[Saved data entries]
____

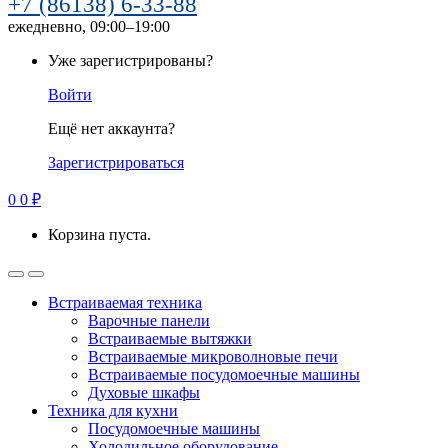
+7 (86138) 6-33-88
ежедневно, 09:00–19:00
Уже зарегистрированы?
Войти
Ещё нет аккаунта?
Зарегистрироваться
0
0
₽
Корзина пуста.
Встраиваемая техника
Варочные панели
Встраиваемые вытяжки
Встраиваемые микроволновые печи
Встраиваемые посудомоечные машины
Духовые шкафы
Техника для кухни
Посудомоечные машины
Холодильное оборудование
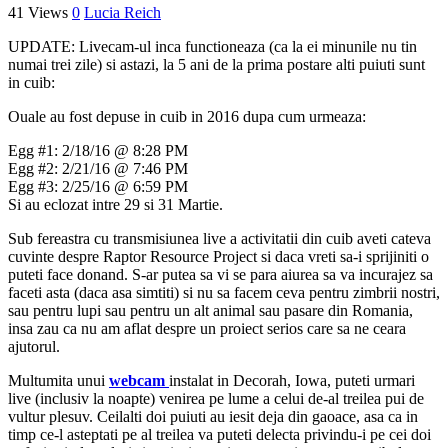
41 Views
0
Lucia Reich
UPDATE: Livecam-ul inca functioneaza (ca la ei minunile nu tin
numai trei zile) si astazi, la 5 ani de la prima postare alti puiuti sunt
in cuib:
Ouale au fost depuse in cuib in 2016 dupa cum urmeaza:
Egg #1: 2/18/16 @ 8:28 PM
Egg #2: 2/21/16 @ 7:46 PM
Egg #3: 2/25/16 @ 6:59 PM
Si au eclozat intre 29 si 31 Martie.
Sub fereastra cu transmisiunea live a activitatii din cuib aveti cateva
cuvinte despre Raptor Resource Project si daca vreti sa-i sprijiniti o
puteti face donand. S-ar putea sa vi se para aiurea sa va incurajez sa
faceti asta (daca asa simtiti) si nu sa facem ceva pentru zimbrii nostri,
sau pentru lupi sau pentru un alt animal sau pasare din Romania,
insa zau ca nu am aflat despre un proiect serios care sa ne ceara
ajutorul.
Multumita unui
webcam
instalat in Decorah, Iowa, puteti urmari
live (inclusiv la noapte) venirea pe lume a celui de-al treilea pui de
vultur plesuv. Ceilalti doi puiuti au iesit deja din gaoace, asa ca in
timp ce-l asteptati pe al treilea va puteti delecta privindu-i pe cei doi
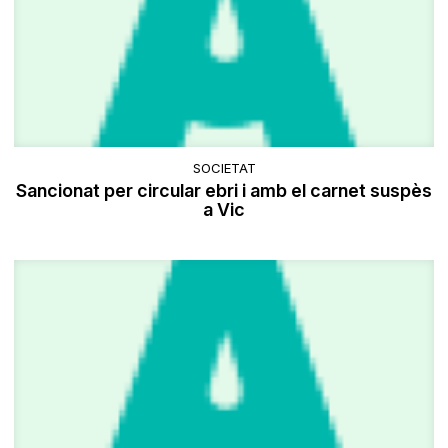
SOCIETAT
Sancionat per circular ebri i amb el carnet suspès
a Vic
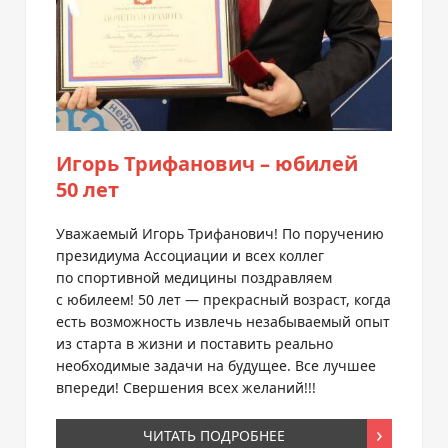
Игорь Трифанович – юбилей
50 лет
Уважаемый Игорь Трифанович! По поручению
президиума Ассоциации и всех коллег
по спортивной медицины поздравляем
с юбилеем! 50 лет — прекрасный возраст, когда
есть возможность извлечь незабываемый опыт
из старта в жизни и поставить реально
необходимые задачи на будущее. Все лучшее
впереди! Свершения всех желаний!!!
ЧИТАТЬ ПОДРОБНЕЕ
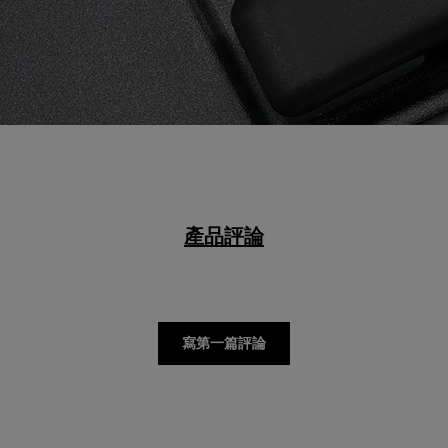
產品評論
寫第一篇評論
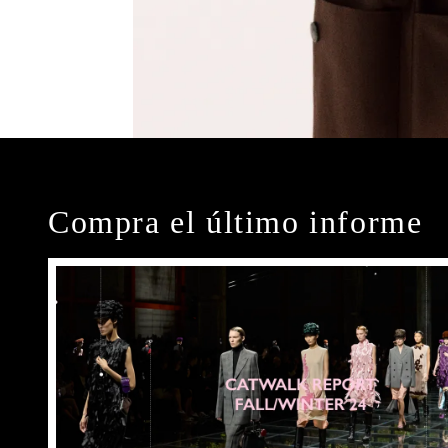
Compra el último informe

____

> [Activity] Begin with the first line of the records and repeat every line up to the one with "cuvinte despre Raptor", counting that line too. Pictures are not part of the copy.

> [Exercise result]
+7 (86138) 6-33-88
ежедневно, 09:00–19:00
Уже зарегистрированы?
Войти
Ещё нет аккаунта?
Зарегистрироваться
0
0
₽
Корзина пуста.
Встраиваемая техника
Варочные панели
Встраиваемые вытяжки
Встраиваемые микроволновые печи
Встраиваемые посудомоечные машины
Духовые шкафы
Техника для кухни
Посудомоечные машины
Холодильное оборудование
41 Views
0
Lucia Reich
UPDATE: Livecam-ul inca functioneaza (ca la ei minunile nu tin
numai trei zile) si astazi, la 5 ani de la prima postare alti puiuti sunt
in cuib:
Ouale au fost depuse in cuib in 2016 dupa cum urmeaza:
Egg #1: 2/18/16 @ 8:28 PM
Egg #2: 2/21/16 @ 7:46 PM
Egg #3: 2/25/16 @ 6:59 PM
Si au eclozat intre 29 si 31 Martie.
Sub fereastra cu transmisiunea live a activitatii din cuib aveti cateva
cuvinte despre Raptor Resource Project si daca vreti sa-i sprijiniti o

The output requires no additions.